Question

Organisms are present in ballast water discharged from a ship according to a Poisson process with a concentration of 10 organisms/m3 (the article "Counting at Low Concentrations: The Statistical Challenges of Verifying Ballast Water Discharge Standards"† considers using the Poisson process for this purpose). What is the probability that one cubic meter of discharge contains at least 6 organisms?

Answer 1

There is a 93.28% probability that one cubic meter of discharge contains at least 6 organisms.

Explanation:

The number of organisms in a cubic meter of discharge is a Poisson process. So, we use the following definition:

In a Poisson distribution, the probability that X represents the number of successes of a random variable is given by the following formula:

`P(X = x) = (e^(-\mu)*\mu^(x))/((x)!)`

In which

x is the number of sucesses

`e = 2.71828` is the Euler number

`\mu` is the mean in the given time interval.

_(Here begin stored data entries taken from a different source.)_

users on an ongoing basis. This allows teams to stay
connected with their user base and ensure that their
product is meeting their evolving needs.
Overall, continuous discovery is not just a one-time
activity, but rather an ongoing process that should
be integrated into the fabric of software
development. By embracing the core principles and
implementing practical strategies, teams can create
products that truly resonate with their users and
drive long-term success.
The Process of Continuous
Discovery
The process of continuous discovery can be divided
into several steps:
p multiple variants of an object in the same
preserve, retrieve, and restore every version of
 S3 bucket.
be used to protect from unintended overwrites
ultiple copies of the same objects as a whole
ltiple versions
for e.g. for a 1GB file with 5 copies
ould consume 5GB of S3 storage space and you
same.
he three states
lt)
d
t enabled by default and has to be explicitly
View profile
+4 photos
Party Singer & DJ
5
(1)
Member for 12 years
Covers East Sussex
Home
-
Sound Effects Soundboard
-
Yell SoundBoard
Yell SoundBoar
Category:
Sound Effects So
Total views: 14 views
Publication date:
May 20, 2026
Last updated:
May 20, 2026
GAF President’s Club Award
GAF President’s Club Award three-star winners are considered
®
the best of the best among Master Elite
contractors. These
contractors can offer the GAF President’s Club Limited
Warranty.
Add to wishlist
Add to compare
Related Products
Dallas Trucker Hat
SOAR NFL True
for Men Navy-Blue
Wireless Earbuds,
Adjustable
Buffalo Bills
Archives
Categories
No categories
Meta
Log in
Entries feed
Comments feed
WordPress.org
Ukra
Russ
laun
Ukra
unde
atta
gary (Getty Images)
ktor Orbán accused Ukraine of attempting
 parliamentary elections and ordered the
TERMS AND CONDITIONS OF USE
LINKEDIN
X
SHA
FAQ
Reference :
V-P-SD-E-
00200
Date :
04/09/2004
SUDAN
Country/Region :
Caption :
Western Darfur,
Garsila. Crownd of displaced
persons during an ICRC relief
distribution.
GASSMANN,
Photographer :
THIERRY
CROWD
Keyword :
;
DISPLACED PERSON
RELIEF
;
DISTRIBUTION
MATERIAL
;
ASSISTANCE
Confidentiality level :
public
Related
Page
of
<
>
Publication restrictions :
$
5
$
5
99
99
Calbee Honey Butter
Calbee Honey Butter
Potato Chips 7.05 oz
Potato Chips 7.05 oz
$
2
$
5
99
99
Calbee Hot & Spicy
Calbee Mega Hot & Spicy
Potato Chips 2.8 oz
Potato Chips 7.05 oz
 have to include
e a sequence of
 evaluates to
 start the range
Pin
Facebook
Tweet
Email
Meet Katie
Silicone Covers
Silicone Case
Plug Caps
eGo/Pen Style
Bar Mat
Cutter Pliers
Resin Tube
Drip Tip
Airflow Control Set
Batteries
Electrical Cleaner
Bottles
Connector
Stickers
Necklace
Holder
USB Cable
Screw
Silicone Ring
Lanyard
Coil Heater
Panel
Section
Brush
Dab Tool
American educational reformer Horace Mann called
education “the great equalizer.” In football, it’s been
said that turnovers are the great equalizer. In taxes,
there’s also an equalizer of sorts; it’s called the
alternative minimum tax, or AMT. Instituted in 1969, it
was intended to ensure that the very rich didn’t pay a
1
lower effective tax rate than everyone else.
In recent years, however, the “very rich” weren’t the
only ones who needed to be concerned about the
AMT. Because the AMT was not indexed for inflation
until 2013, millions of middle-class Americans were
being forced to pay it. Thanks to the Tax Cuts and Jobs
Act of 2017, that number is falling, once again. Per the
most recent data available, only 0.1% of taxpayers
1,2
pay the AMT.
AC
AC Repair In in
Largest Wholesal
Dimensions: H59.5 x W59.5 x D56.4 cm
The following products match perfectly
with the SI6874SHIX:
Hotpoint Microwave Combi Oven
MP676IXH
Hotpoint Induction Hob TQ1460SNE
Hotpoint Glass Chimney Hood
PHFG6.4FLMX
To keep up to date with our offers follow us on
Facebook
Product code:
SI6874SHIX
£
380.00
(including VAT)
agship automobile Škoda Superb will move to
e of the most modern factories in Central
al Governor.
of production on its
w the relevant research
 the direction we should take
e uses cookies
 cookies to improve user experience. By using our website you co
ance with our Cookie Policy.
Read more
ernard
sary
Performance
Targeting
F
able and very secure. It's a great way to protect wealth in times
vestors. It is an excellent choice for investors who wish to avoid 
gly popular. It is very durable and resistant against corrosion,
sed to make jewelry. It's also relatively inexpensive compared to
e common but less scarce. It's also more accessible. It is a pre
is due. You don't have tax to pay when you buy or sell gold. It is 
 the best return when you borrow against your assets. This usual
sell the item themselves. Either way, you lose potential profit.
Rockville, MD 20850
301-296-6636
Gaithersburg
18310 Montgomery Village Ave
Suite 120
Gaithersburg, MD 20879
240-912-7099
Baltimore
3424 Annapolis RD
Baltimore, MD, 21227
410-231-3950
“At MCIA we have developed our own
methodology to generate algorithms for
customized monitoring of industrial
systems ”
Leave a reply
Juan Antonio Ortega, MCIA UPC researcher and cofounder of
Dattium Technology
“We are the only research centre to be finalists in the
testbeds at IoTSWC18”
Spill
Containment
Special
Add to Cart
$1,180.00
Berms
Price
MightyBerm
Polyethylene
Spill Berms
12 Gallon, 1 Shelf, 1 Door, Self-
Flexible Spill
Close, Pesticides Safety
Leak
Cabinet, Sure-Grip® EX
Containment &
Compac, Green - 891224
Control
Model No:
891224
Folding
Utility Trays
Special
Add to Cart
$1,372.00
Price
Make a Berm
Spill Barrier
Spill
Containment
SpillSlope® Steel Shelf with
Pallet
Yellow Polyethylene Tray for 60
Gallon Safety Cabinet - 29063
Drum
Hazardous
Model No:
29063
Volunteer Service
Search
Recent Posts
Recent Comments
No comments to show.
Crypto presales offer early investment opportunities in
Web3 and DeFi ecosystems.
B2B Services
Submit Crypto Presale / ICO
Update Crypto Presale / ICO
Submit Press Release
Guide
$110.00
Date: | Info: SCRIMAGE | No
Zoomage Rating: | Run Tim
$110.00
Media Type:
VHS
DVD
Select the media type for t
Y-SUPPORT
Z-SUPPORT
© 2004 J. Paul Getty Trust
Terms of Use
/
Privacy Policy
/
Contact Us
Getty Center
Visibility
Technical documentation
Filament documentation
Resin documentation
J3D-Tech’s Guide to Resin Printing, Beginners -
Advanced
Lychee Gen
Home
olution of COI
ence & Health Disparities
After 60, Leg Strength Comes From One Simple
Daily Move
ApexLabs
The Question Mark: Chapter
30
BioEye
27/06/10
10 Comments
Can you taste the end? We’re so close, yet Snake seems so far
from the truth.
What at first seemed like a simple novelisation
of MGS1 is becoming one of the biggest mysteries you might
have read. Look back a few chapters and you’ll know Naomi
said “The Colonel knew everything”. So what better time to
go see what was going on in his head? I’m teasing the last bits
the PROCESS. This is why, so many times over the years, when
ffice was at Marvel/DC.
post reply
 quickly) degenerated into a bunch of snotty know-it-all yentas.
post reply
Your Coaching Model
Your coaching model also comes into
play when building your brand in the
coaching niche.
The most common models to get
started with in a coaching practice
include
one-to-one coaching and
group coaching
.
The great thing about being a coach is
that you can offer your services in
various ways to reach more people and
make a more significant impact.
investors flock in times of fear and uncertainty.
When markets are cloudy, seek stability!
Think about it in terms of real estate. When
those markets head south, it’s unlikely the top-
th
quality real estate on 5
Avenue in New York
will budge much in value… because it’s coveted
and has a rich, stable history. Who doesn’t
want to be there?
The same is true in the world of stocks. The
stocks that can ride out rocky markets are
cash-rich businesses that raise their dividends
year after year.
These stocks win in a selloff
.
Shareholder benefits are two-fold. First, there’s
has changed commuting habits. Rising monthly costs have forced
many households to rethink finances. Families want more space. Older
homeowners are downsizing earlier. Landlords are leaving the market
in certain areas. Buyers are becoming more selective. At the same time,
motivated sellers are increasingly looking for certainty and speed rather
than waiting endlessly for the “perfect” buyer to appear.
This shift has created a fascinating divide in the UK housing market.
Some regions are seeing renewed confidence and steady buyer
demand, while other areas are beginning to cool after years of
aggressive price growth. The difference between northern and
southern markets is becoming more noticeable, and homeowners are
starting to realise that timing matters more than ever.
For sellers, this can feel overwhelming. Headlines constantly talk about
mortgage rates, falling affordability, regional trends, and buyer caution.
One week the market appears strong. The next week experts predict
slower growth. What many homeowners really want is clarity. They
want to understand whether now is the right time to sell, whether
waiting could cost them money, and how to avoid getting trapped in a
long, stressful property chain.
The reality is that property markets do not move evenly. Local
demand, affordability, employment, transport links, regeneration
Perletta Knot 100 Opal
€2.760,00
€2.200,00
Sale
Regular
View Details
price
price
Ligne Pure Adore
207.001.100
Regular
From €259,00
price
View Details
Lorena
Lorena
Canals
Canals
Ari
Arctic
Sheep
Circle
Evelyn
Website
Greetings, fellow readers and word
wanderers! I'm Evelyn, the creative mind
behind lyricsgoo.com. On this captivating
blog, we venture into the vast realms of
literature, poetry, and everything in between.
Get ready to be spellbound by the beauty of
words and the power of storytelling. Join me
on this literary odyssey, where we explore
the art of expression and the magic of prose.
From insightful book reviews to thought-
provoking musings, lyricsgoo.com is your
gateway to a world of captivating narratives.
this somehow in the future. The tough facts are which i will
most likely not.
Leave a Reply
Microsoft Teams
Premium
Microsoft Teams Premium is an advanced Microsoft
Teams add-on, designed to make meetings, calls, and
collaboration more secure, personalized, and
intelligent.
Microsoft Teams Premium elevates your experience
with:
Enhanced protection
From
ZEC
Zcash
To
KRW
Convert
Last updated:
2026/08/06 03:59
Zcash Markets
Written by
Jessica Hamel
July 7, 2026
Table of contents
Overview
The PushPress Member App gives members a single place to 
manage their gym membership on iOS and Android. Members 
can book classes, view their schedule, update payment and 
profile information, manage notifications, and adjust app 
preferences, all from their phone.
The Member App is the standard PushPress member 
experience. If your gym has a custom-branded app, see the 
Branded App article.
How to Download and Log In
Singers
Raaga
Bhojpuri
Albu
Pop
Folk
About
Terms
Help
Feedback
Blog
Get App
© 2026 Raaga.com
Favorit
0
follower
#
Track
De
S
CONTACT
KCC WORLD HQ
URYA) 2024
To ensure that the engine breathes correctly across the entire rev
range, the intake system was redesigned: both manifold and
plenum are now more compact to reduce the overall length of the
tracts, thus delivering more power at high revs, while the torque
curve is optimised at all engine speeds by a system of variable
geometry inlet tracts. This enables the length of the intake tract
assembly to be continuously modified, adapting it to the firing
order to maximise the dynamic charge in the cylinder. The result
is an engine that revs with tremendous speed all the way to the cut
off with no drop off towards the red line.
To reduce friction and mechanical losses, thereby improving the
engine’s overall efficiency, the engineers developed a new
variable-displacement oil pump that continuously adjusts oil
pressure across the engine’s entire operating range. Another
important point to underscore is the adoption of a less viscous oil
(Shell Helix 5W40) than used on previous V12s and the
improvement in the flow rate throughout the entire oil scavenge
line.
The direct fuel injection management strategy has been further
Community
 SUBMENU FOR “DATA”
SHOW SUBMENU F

Organisms are present in ballast water discharged from a ship according to a Poisson process with a concentration of 10 organisms/m3. This means that
`\mu = 10`

What is the probability that one cubic meter of discharge contains at least 6 organisms?

This is
`P(X \geq 6)`. We know that either we have less than 6 organisms, or we have at least 6 organism. The sum of the probabilities is decimal 1. So

`P(X < 6) + P(X \geq 6) = 1`

`P(X \geq 6) = 1 - P(X < 6)`

In which

`P(X < 6) = P(X = 0) + P(X = 1) + P(X = 2) + P(X = 3) + P(X = 4) + P(X = 5)`.

Each one of these probabilities can be found by the poisson formula.

So

`P(X = x) = (e^(-\mu)*\mu^(x))/((x)!)`

`P(X = 0) = (e^(-10)*10^(0))/((0)!) = 0.00004`

`P(X = 1) = (e^(-10)*10^(1))/((1)!) = 0.0004`

`P(X = 2) = (e^(-10)*10^(2))/((2)!) = 0.0023`

`P(X = 3) = (e^(-10)*10^(3))/((3)!) = 0.0078`

`P(X = 4) = (e^(-10)*10^(0))/((0)!) = 0.0189`

`P(X = 5) = (e^(-10)*10^(1))/((1)!) = 0.0378`

So

`P(X < 6) = P(X = 0) + P(X = 1) + P(X = 2) + P(X = 3) + P(X = 4) + P(X = 5)`

`P(X < 6) = 0.00004 + 0.0004 + 0.0023 + 0.0078 + 0.0189 + 0.0378 = 0.06724`

Finally

`P(X \geq 6) = 1 - P(X < 6) = 1 - 0.06724 = 0.9328`

There is a 93.28% probability that one cubic meter of discharge contains at least 6 organisms.